Energie­experte Udo Sieverding von der Verbraucherzentrale Nord­rhein-West­falen sieht keinen Anlass für Preis­erhöhungen – im Gegen­teil: „Viele Versorger müssten nach unseren Berechnungen die Strom­preise senken“, sagte er. Das liege weniger an der minimal sinkenden Ökostrom­umlage als an den gesunkenen Einkaufs­preisen an der Strombörse. „Seit Jahren beob­achten wir, dass Erhöhungen von EEG-Umlage und Netz­entgelten eins zu eins oder sogar mit Aufschlag weiterge­geben werden. Jetzt ist es Zeit für eine Weitergabe der gesunkenen Beschaffungs­kosten“, sagt Sieverding. Wer nicht auf eine Preissenkung seines Versorgers warten will, kann jetzt schon durch einen Wechsel des Strom­tarifs mehrere hundert Euro sparen. Das geht einfach und schnell.
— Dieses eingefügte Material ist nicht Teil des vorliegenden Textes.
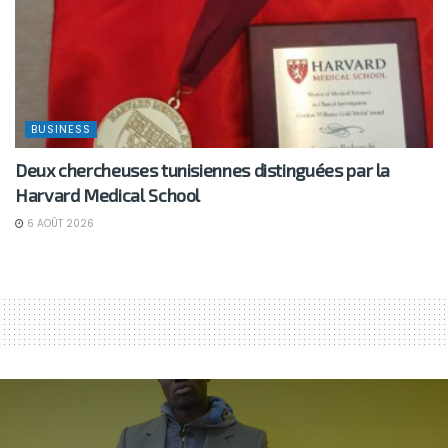
BUSINESS
Deux chercheuses tunisiennes distinguées par la
Harvard Medical School
6 AOÛT 2026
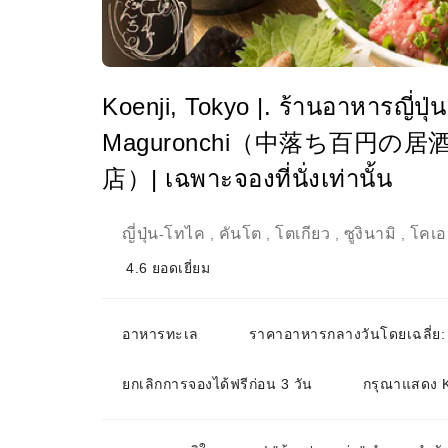
Koenji, Tokyo |. ร้านอาหารญี่ป
Maguronchi（中落ち百円の
店）| เฉพาะจองที่นั่งเท่านั้น
ญี่ปุ่น
โทไค
คันโต
โตเกียว
ซูงินามิ
โคเอ
-
,
,
,
,
4.6
ยอดเยี่ยม
อาหารทะเล
ราคาอาหารกลางวันโดยเฉลี่
ยกเลิกการจองได้ฟรีก่อน 3 วัน
กรุณาแสดง KK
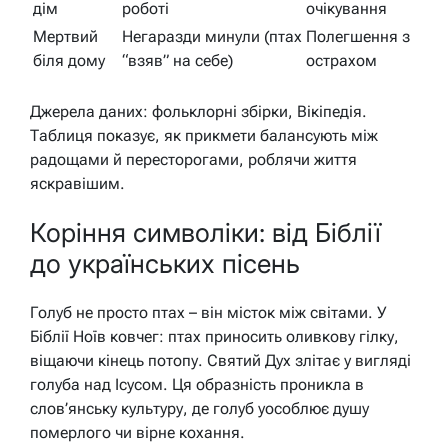
дім
роботі
очікування
Мертвий
Негаразди минули (птах
Полегшення з
біля дому
“взяв” на себе)
острахом
Джерела даних: фольклорні збірки, Вікіпедія.
Таблиця показує, як прикмети балансують між
радощами й пересторогами, роблячи життя
яскравішим.
Коріння символіки: від Біблії
до українських пісень
Голуб не просто птах – він місток між світами. У
Біблії Ноїв ковчег: птах приносить оливкову гілку,
віщаючи кінець потопу. Святий Дух злітає у вигляді
голуба над Ісусом. Ця образність проникла в
слов’янську культуру, де голуб уособлює душу
померлого чи вірне кохання.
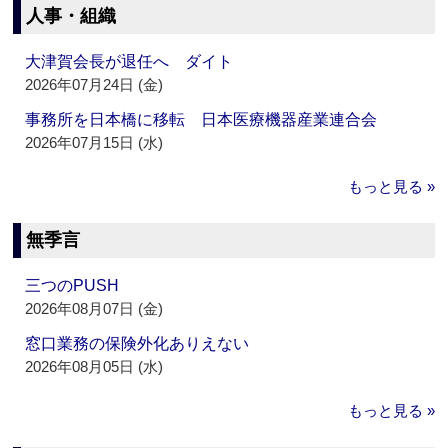
人事・組織
大津賀会長が退任へ ダイト
2026年07月24日 (金)
事務所を日本橋に移転 日本医療機器産業連合会
2026年07月15日 (水)
もっと見る »
無季言
三つのPUSH
2026年08月07日 (金)
窓口業務の保険外化ありえない
2026年08月05日 (水)
もっと見る »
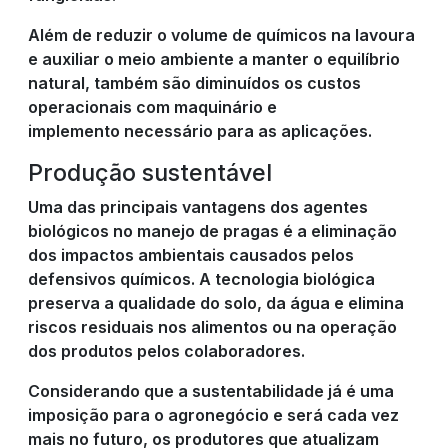
Além de reduzir o volume de químicos na lavoura
e auxiliar o meio ambiente a manter o equilíbrio
natural, também são diminuídos os custos
operacionais com maquinário e
implemento necessário para as aplicações.
Produção sustentável
Uma das principais vantagens dos agentes
biológicos no manejo de pragas é a eliminação
dos impactos ambientais causados pelos
defensivos químicos. A tecnologia biológica
preserva a qualidade do solo, da água e elimina
riscos residuais nos alimentos ou na operação
dos produtos pelos colaboradores.
Considerando que a sustentabilidade já é uma
imposição para o agronegócio e será cada vez
mais no futuro, os produtores que atualizam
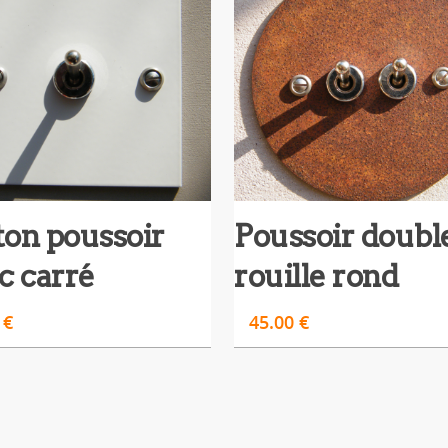
on poussoir
Poussoir doubl
c carré
rouille rond
0
€
45.00
€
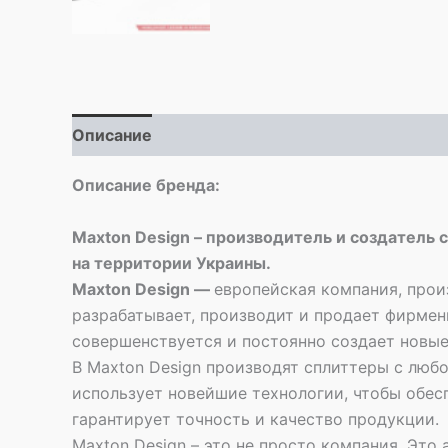
Описание
Описание бренда:
Maxton Design – производитель и создатель 
на территории Украины.
Maxton Design —
европейская компания, прои
разрабатывает, производит и продает фирме
совершенствуется и постоянно создает новые
В Maxton Design производят сплиттеры с люб
использует новейшие технологии, чтобы обес
гарантирует точность и качество продукции.
Maxton Design – это не просто компания. Это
Wie hoch die Ersparnis ist, hängt vom Wohn­ort und Strom­verbrauch sowie von den Preisen des aktuellen Tarifs ab. Am meisten sparen normaler­weise alle, die noch nie gewechselt haben. Sparen können Kunden auf zwei Arten. Entweder sie wechseln bei ihrem Grund­versorger vor Ort in einen güns­tigeren Sonder­tarif oder sie entscheiden sich für einen neuen Anbieter.

Vier-Personen-Haushalt spart 315 Euro

Wir haben für drei Städte die Ersparnis eines Vier-Personen-Haus­halts mit einem Jahres­verbrauch von 5 500 Kilowatt­stunden berechnet. Sie ist beein­druckend: Wer in Frank­furt am Main vom Versorger Mainova zum Tarif „Strom pur“ der BEV Energie wechselt, spart rund 315 Euro pro Jahr. In Berlin bringt der Abschied vom örtlichen Versorger 270 Euro und in Dresden 133 Euro (Stand: 14. Oktober 2014). So viel Ersparnis winkt aber nur Kunden, die noch in der Grund­versorgung sind. Dies sind nach Angaben der Bundes­netz­agentur bundes­weit nur noch 37 Prozent aller Privathaushalte. Die meisten haben entweder schon einmal den Anbieter gewechselt oder sind bei ihrem Grund­versorger vor Ort in einen güns­tigeren Sonder­tarif gewechselt. Für Menschen, die einen Anbieter­wechsel scheuen, ist ein Sonder­tarif die Alternative. Kunden, die schon einmal gewechselt haben, können nicht mehr so viel heraus­holen. Wer beispiels­weise in Frank­furt am Main aus dem Sonder­tarif Mainova Strom direkt in den Tarif BEV Strom pur wechselt, spart nur rund 200 Euro im Jahr.

Sparen mit fairen Tarifen

Spätestens seit den Pleiten der Energiefirmen Teldafax und Flex­strom möchten viele Kunden nicht mehr um jeden Preis sparen. Sie wollen es lieber bequem haben. Das geht ganz einfach, wenn sie bei der Auswahl des Strom­tarifs nicht nur auf den Preis, sondern auch auf faire Tarifbedingungen achten. Ärger über plötzliche Preis­erhöhungen können sie sich damit genauso ersparen wie Streit um die Auszahlung eines Neukundenbonus. Sie müssen nur die wichtigsten Vertrags­bedingungen in den Internet­vergleichs­rechnern vorgeben. Die Vergleichs­rechner Check24 und Verivox machen es den Kunden bei der Suche nach einem neuen Anbieter leicht. Sie haben einen Suchfilter installiert, mit dem sich Tarife finden lassen, die wir als verbraucherfreundlich einstufen. Denn leider gibt es bei einigen Anbietern, die faire Tarife verkaufen, auch eine Reihe Angebote, von denen wir abraten. Die Such­funk­tion für verbraucherfreundliche Tarife ist etwas versteckt. Wie man sie findet, lesen Sie in Unser Rat.

Vergleichs­portale funk­tionieren gut

Unser Test der Stromvergleichsportale aus dem Jahr 2013 hat ergeben, dass die genannten Preise und die Vertrags­bedingungen fast immer richtig waren. Am 14. Oktober 2014 haben wir uns Check24 und Verivox noch einmal genauer angesehen. Wir haben für drei Musterstädte über­prüft, ob die Suche nach den „Kriterien der Stiftung Warentest“ tatsäch­lich Tarife listet, die unseren Empfehlungen entsprechen. Ergebnis: Wir haben auf den ersten fünf Plätzen keine Fehler gefunden. Am besten nutzen Kunden beide Portale. Sie können die Tarife über die Internetseite der Vergleichs­rechner oder die Anbieter abschließen. Beide Portale listen auch Tarife, die über den Anbieter abschließ­bar sind.